- **EXERCISE DETAILS**: Exactly as written, transcribe the data from its opening line through the line containing "absolut notwendig, da". Leave every picture out.

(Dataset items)
.....

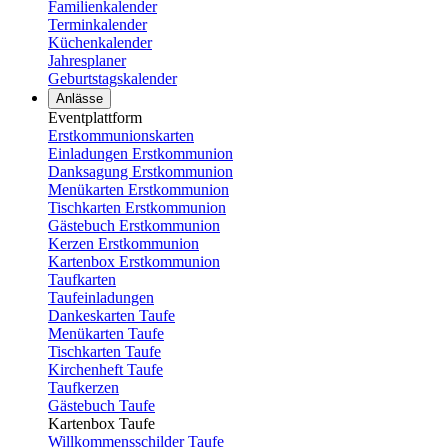
Familienkalender
Terminkalender
Küchenkalender
Jahresplaner
Geburtstagskalender
Anlässe
Eventplattform
Erstkommunionskarten
Einladungen Erstkommunion
Danksagung Erstkommunion
Menükarten Erstkommunion
Tischkarten Erstkommunion
Gästebuch Erstkommunion
Kerzen Erstkommunion
Kartenbox Erstkommunion
Taufkarten
Taufeinladungen
Dankeskarten Taufe
Menükarten Taufe
Tischkarten Taufe
Kirchenheft Taufe
Taufkerzen
Gästebuch Taufe
Kartenbox Taufe
Willkommensschilder Taufe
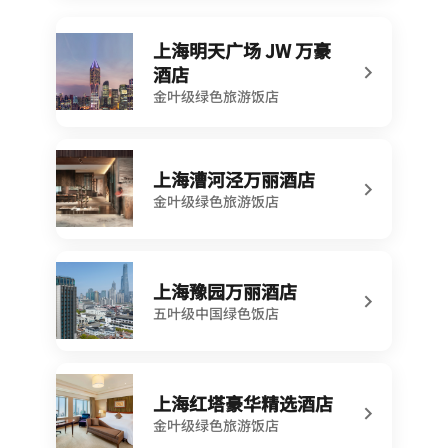
上海明天广场 JW 万豪
酒店
金叶级绿色旅游饭店
上海漕河泾万丽酒店
金叶级绿色旅游饭店
上海豫园万丽酒店
五叶级中国绿色饭店
上海红塔豪华精选酒店
金叶级绿色旅游饭店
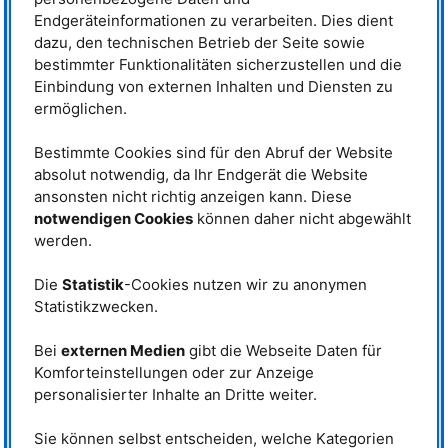
Endgeräteinformationen zu verarbeiten. Dies dient
Auf der Suche nach Optimierungen ist der französische Hersteller
dazu, den technischen Betrieb der Seite sowie
DIAMONDE
auf die Idee gekommen, Schneideelemente aus Keramik zu
verwenden. Sie sind härter als die üblicherweise verwendeten
bestimmter Funktionalitäten sicherzustellen und die
Schneidematerialien und benötigen kein Wolfram oder Kobalt in ihrer
Einbindung von externen Inhalten und Diensten zu
Zusammensetzung. Da man Keramik nicht direkt auf Stahl löten kann,
ermöglichen.
haben Mitarbeiter eine neue Methode entwickelt und als Patent
angemeldet: In einem zweistufigen Prozess löten sie die
Schneideelemente zuerst in einer Vakuumumgebung auf ein
Bestimmte Cookies sind für den Abruf der Website
Verbindungsmaterial. Dann können sie diese an den Grundkörper löten.
absolut notwendig, da Ihr Endgerät die Website
ansonsten nicht richtig anzeigen kann. Diese
Risse in den Schneideelementen
notwendigen Cookies
können daher nicht abgewählt
Diese Methode ist also
werden.
vielversprechend, doch die
Ingenieure von
DIAMONDE
sind
Die
Statistik
-Cookies nutzen wir zu anonymen
auf ein Problem gestoßen: Die
Statistikzwecken.
Keramikelemente wiesen nach der
Fertigung Risse auf, die bei der
Abkühlung nach dem ersten
Bei
externen Medien
gibt die Webseite Daten für
Lötvorgang entstanden sein
Komforteinstellungen oder zur Anzeige
könnten. Denn die Keramik und
personalisierter Inhalte an Dritte weiter.
die Zwischenschicht dehnen sich
In einem zweistufigen Prozess lötet die
unterschiedlich stark bei Hitze aus
Firma die Schneideelemente zuerst in
und das führt zu
Sie können selbst entscheiden, welche Kategorien
einer Vakuumumgebung auf ein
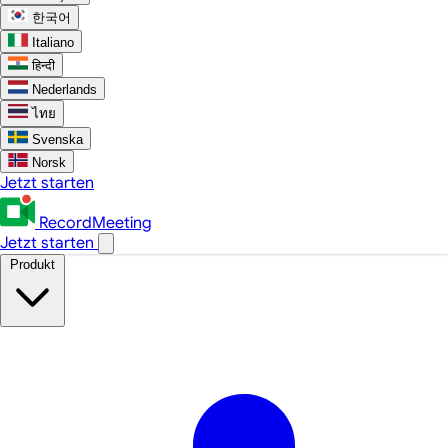
한국어
Italiano
हिन्दी
Nederlands
ไทย
Svenska
Norsk
Jetzt starten
RecordMeeting
Jetzt starten
Produkt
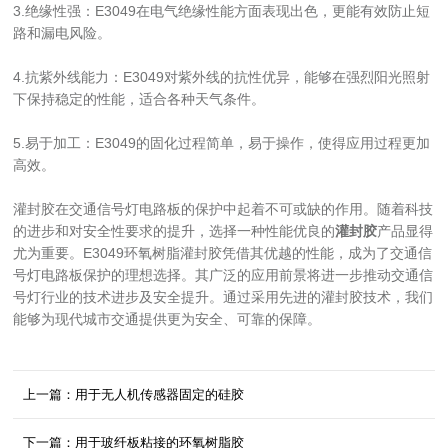
3.绝缘性强：E3049在电气绝缘性能方面表现出色，更能有效防止短
路和漏电风险。
4.抗紫外线能力：E3049对紫外线的抗性优异，能够在强烈阳光照射
下保持稳定的性能，适合各种天气条件。
5.易于加工：E3049的固化过程简单，易于操作，使得应用过程更加
高效。
灌封胶在交通信号灯电路板的保护中起着不可或缺的作用。随着科技
的进步和对安全性要求的提升，选择一种性能优良的
灌封胶
产品显得
尤为重要。E3049环氧树脂灌封胶凭借其优越的性能，成为了交通信
号灯电路板保护的理想选择。其广泛的应用前景将进一步推动交通信
号灯行业的技术进步及安全提升。通过采用先进的灌封胶技术，我们
能够为现代城市交通提供更为安全、可靠的保障。
上一篇：用于无人机传感器固定的硅胶
下一篇：用于玻纤板粘接的环氧树脂胶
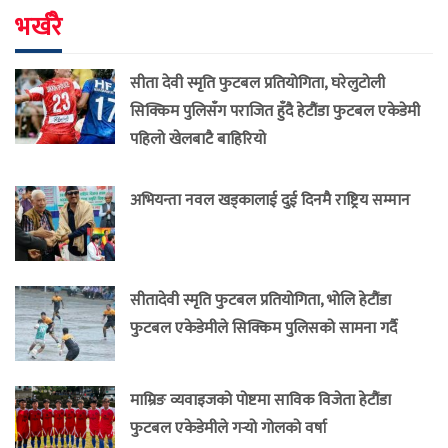
भर्खरै
सीता देवी स्मृति फुटबल प्रतियोगिता, घरेलुटोली
सिक्किम पुलिसँग पराजित हुँदै हेटौंडा फुटबल एकेडेमी
पहिलो खेलबाटै बाहिरियो
अभियन्ता नवल खड्कालाई दुई दिनमै राष्ट्रिय सम्मान
सीतादेवी स्मृति फुटबल प्रतियोगिता, भोलि हेटौंडा
फुटबल एकेडेमीले सिक्किम पुलिसको सामना गर्दै
माम्रिङ व्यवाइजको पोष्टमा साविक विजेता हेटौंडा
फुटबल एकेडेमीले गर्‍यो गोलको वर्षा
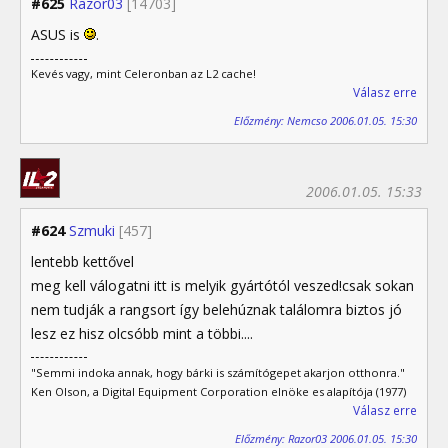
#625
Razor03
[14703]
ASUS is
.
Kevés vagy, mint Celeronban az L2 cache!
Válasz erre
Előzmény: Nemcso 2006.01.05. 15:30
2006.01.05. 15:33
#624
Szmuki
[457]
lentebb kettővel
meg kell válogatni itt is melyik gyártótól veszed!csak sokan
nem tudják a rangsort így belehúznak találomra biztos jó
lesz ez hisz olcsóbb mint a többi....
"Semmi indoka annak, hogy bárki is számítógepet akarjon otthonra."
Ken Olson, a Digital Equipment Corporation elnöke es alapítója (1977)
Válasz erre
Előzmény: Razor03 2006.01.05. 15:30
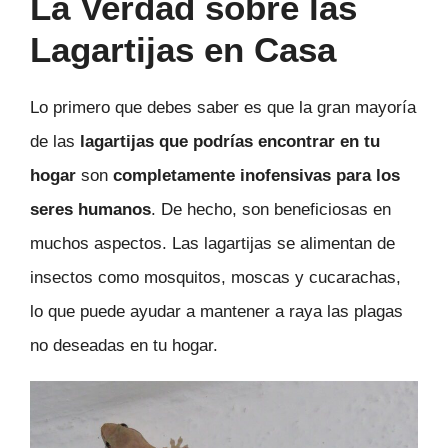
La Verdad sobre las
Lagartijas en Casa
Lo primero que debes saber es que la gran mayoría
de las
lagartijas que podrías encontrar en tu
hogar
son
completamente inofensivas para los
seres humanos
. De hecho, son beneficiosas en
muchos aspectos. Las lagartijas se alimentan de
insectos como mosquitos, moscas y cucarachas,
lo que puede ayudar a mantener a raya las plagas
no deseadas en tu hogar.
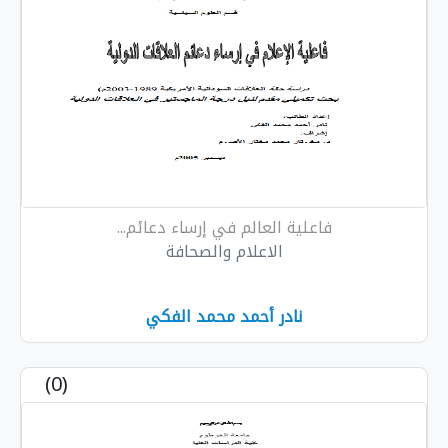
فاعلية العالم في إرساء دعائم...
الاعلام والصحافة
نادر أحمد محمد الفكي
(0)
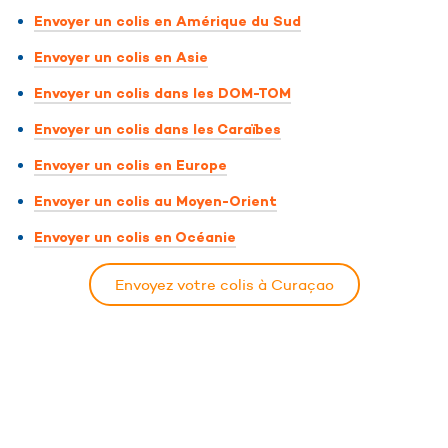
Envoyer un colis en Amérique du Sud
Envoyer un colis en Asie
Envoyer un colis dans les DOM-TOM
Envoyer un colis dans les Caraïbes
Envoyer un colis en Europe
Envoyer un colis au Moyen-Orient
Envoyer un colis en Océanie
Envoyez votre colis à Curaçao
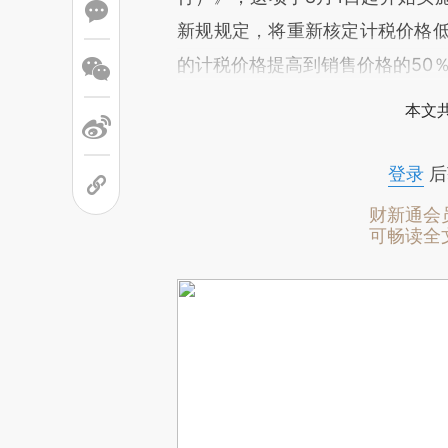
新规规定，将重新核定计税价格低
的计税价格提高到销售价格的50
本文
登录
后
财新通会
可畅读全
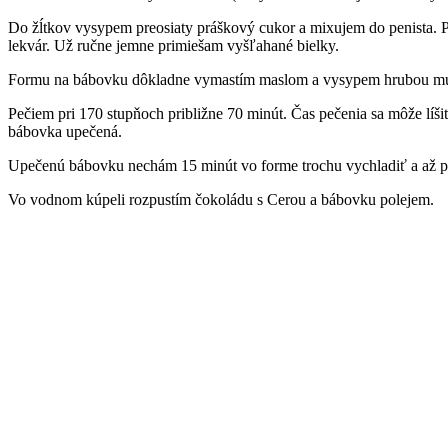
Do žĺtkov vysypem preosiaty práškový cukor a mixujem do penista. P
lekvár. Už ručne jemne primiešam vyšľahané bielky.
Formu na bábovku dôkladne vymastím maslom a vysypem hrubou m
Pečiem pri 170 stupňoch približne 70 minút. Čas pečenia sa môže líši
bábovka upečená.
Upečenú bábovku nechám 15 minút vo forme trochu vychladiť a až p
Vo vodnom kúpeli rozpustím čokoládu s Cerou a bábovku polejem.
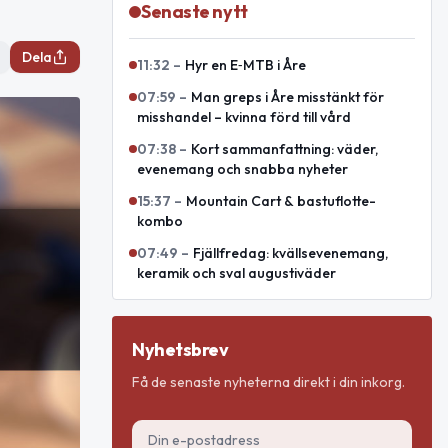
Senaste nytt
Dela
11:32
–
Hyr en E‑MTB i Åre
07:59
–
Man greps i Åre misstänkt för
misshandel – kvinna förd till vård
07:38
–
Kort sammanfattning: väder,
evenemang och snabba nyheter
15:37
–
Mountain Cart & bastuflotte-
kombo
07:49
–
Fjällfredag: kvällsevenemang,
keramik och sval augustiväder
Nyhetsbrev
Få de senaste nyheterna direkt i din inkorg.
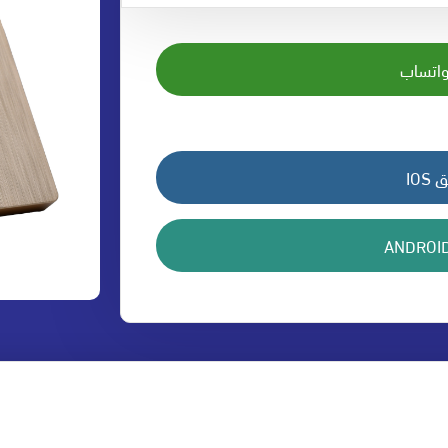
واتساب
IO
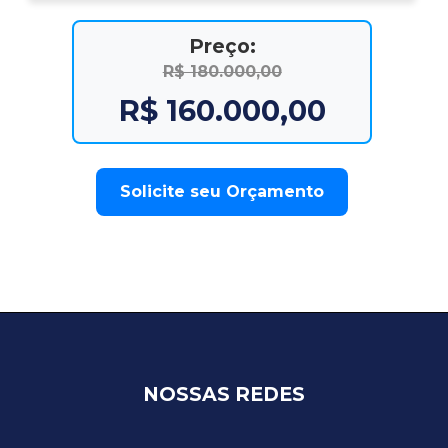
Preço:
R$ 180.000,00
R$ 160.000,00
Solicite seu Orçamento
NOSSAS REDES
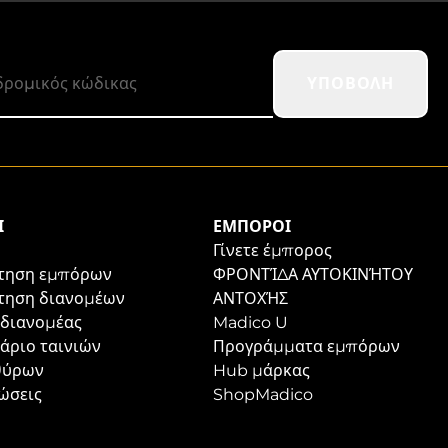
ΥΠΟΒΟΛΉ
Ι
ΈΜΠΟΡΟΙ
Γίνετε έμπορος
τηση εμπόρων
ΦΡΟΝΤΊΔΑ ΑΥΤΟΚΙΝΉΤΟΥ
τηση διανομέων
ΑΝΤΟΧΉΣ
 διανομέας
Madico U
άριο ταινιών
Προγράμματα εμπόρων
θύρων
Hub μάρκας
ώσεις
ShopMadico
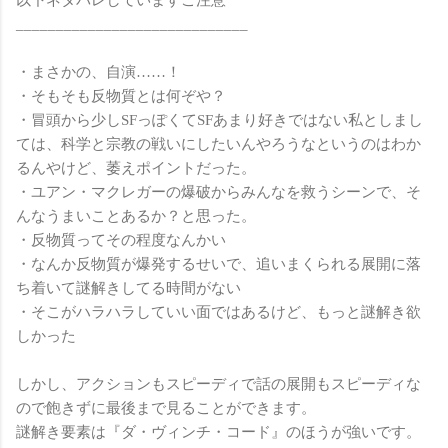
以下ネタバレしていますご注意
_____________________________
・まさかの、自演……！
・そもそも反物質とは何ぞや？
・冒頭から少しSFっぽくてSFあまり好きではない私としまし
ては、科学と宗教の戦いにしたいんやろうなというのはわか
るんやけど、萎えポイントだった。
・ユアン・マクレガーの爆破からみんなを救うシーンで、そ
んなうまいことあるか？と思った。
・反物質ってその程度なんかい
・なんか反物質が爆発するせいで、追いまくられる展開に落
ち着いて謎解きしてる時間がない
・そこがハラハラしていい面ではあるけど、もっと謎解き欲
しかった
しかし、アクションもスピーディで話の展開もスピーディな
ので飽きずに最後まで見ることができます。
謎解き要素は『ダ・ヴィンチ・コード』のほうが強いです。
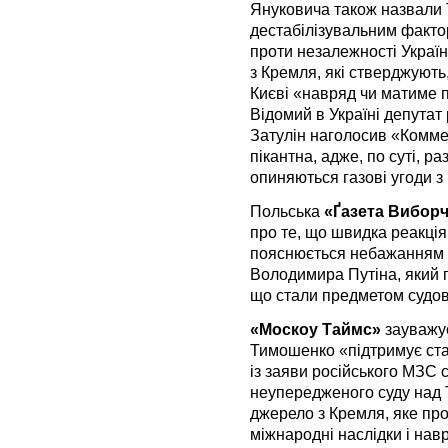
Януковича також назвали
дестабілізувальним факто
проти незалежності Украї
з Кремля, які стверджуют
Києві «навряд чи матиме п
Відомий в Україні депутат
Затулін наголосив «Комме
пікантна, адже, по суті, р
опиняються газові угоди з
Польська
«Ґазета Вибор
про те, що швидка реакці
пояснюється небажанням з
Володимира Путіна, який п
що стали предметом судово
«Москоу Таймс»
зауважує
Тимошенко «підтримує стар
із заяви російського МЗС 
неупередженого суду над 
джерело з Кремля, яке пр
міжнародні наслідки і нав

.....

- **YOUR SOLUTION**:
Familienkalender
Terminkalender
Küchenkalender
Jahresplaner
Geburtstagskalender
Anlässe
Eventplattform
Erstkommunionskarten
Einladungen Erstkommunion
Danksagung Erstkommunion
Menükarten Erstkommunion
Tischkarten Erstkommunion
Gästebuch Erstkommunion
Kerzen Erstkommunion
Kartenbox Erstkommunion
Taufkarten
Taufeinladungen
Dankeskarten Taufe
Menükarten Taufe
Tischkarten Taufe
Kirchenheft Taufe
Taufkerzen
Gästebuch Taufe
Kartenbox Taufe
Willkommensschilder Taufe
上海明天广场 JW 万豪
酒店
金叶级绿色旅游饭店
上海漕河泾万丽酒店
金叶级绿色旅游饭店
上海豫园万丽酒店
五叶级中国绿色饭店
上海红塔豪华精选酒店
金叶级绿色旅游饭店
Endgeräteinformationen zu verarbeiten. Dies dient
Auf der Suche nach Optimierungen ist der französische Hersteller
dazu, den technischen Betrieb der Seite sowie
DIAMONDE
auf die Idee gekommen, Schneideelemente aus Keramik zu
verwenden. Sie sind härter als die üblicherweise verwendeten
bestimmter Funktionalitäten sicherzustellen und die
Schneidematerialien und benötigen kein Wolfram oder Kobalt in ihrer
Einbindung von externen Inhalten und Diensten zu
Zusammensetzung. Da man Keramik nicht direkt auf Stahl löten kann,
ermöglichen.
haben Mitarbeiter eine neue Methode entwickelt und als Patent
angemeldet: In einem zweistufigen Prozess löten sie die
Schneideelemente zuerst in einer Vakuumumgebung auf ein
Bestimmte Cookies sind für den Abruf der Website
Verbindungsmaterial. Dann können sie diese an den Grundkörper löten.
absolut notwendig, da Ihr Endgerät die Website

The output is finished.